In this "insane asylum", as it was later described by Stalin's principal successor, Nikita Khrushchev, "Stalin was crazy with rage, yelling at Ignatiev [Ryumin's predecessor, arrested for not being ruthless enough] and threatening him, demanding that he throw the doctors in chains, beat them to a pulp and grind them into powder. It was no surprise when almost all the doctors confessed to their crimes. ...
"That's how the so-called Doctors' Plot arose. It was a shameful business."
Ben Turok is the last surviving Jewish member of the SACP who attended the fourth World Youth and Student Festival in Bucharest, in Stalinist Romania, between 2-14 August 1953, five months after the death of Stalin, under whose mailed fist that post-war state was formed. Given that the SACP had held its founding conference the previous year - the same year as the execution of the leaders of the Jewish Anti-Fascist Committee - it is legitimate to ask him how he feels about his enthusiastic support for such a murderous regime.
"All these years we protected Stalin," a Jewish members of the CPSA and of the SACP said at her dining-room table in the early 1960s, "and in one speech Khrushchev let us down."
Her reference was to Khrushchev's so-called "secret speech", made to the Twentieth Congress of the CPSU on 25 February 1956, in which as Stalin's successor he revealed a range - by no means all - of Stalin's crimes.
Her husband, also a Jewish member of the CPSA and SACP, walked out of the film The Confession, by the director Costa-Gavras, starring Yves Montand and Simone Signoret (1970), describing it as "anti-Soviet." Based on a true account by Artur London of the trial of Rudolf Slánský and 13 other leaders of the Communist government in Czechoslovakia (11 of them Jews), accused of fomenting a Trotskyite-Titoist-Zionist conspiracy and resulting in the public hanging of 11 of them in Prague on 3 December 1952, this was a strange but characteristic response from a man who - had he been a Czech or Slovak - might very well have been hanged himself.

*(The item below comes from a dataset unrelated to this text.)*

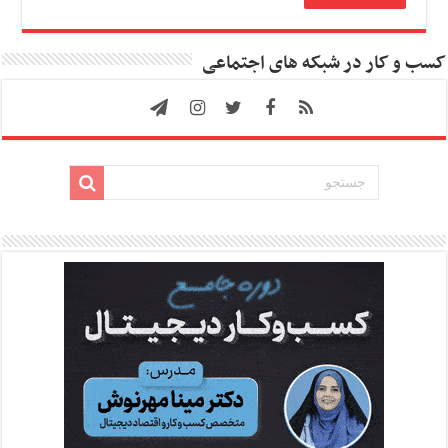
کسب و کار در شبکه های اجتماعی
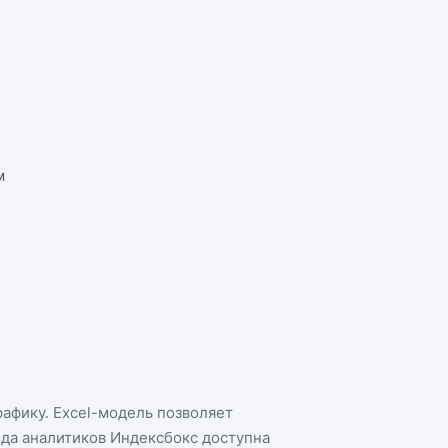
м
рафику. Excel-модель позволяет
нда аналитиков Индексбокс доступна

The South African Yiddish scholar, Professor Joseph Sherman, who died in Britain in 2009 after teaching at Oxford, has posthumously had published a more honest response to Stalin's persecution of the Jews, From Revolution to Repression: Soviet Yiddish Writing, 1917-1952(Five Leaves Publications, Nottingham, UK, 2012). That final date, 1952, marks the Night of the Murdered Poets.
In the concluding chapter to their study of the so-called "Jewish doctors' plot", Brent and Naumov acutely identify the tragic paradox in the relation of the oppressed Jews of Tsarist Russia to the revolutions of 1917, which released them from confinement to the Pale and inferior status, much in the same way as the Soviet Union and the SACP assisted the ending of apartheid in South Africa.
"Jews had advanced with extraordinary speed from second-class citizens in Tsarist Russia to the plenipotentiaries of a great world power. Trotsky, Litvinov [Maxim Litvinov, Stalin's Foreign Commissar, 1930-39], Kamenev, Zinoviev, Yagoda [Genrikh Yagoda, appointed by Stalin head of security police,executed 1938], Kaganovich [the only Soviet Jewish leader to die in his bed after Stalin's purge], and Solomon Lozovsky (executed as a member of the Jewish Antifascist Committee in 1952) were only a few of the Jews who rose through the system to the very top and exercised more real power in the Soviet Union than Jews had for nearly two millennia anywhere else in the world. ...
"The Revolution gave Jews the chance to be part of a great culture, with nearly fatal consequences." (p.331)
The Russian anarchist Mikhail Bakunin analysed the devils' pact with totalitarian power made by many Russian Jews when he wrote in a critique of Marx's theory of the state (1873), that under Communist theory, "freedom is the aim, while state and dictatorship is the means, and so, in order to free the masses of people, they have first to be enslaved!"
The political crisis in South Africa now brought about by the unaccountable power of its elected politicians shows that Bakunin's paradox has lost none of its truth, just as the article by Solly Mapaila shows that the SACP has lost none of Stalin's anti-Jewish zeal.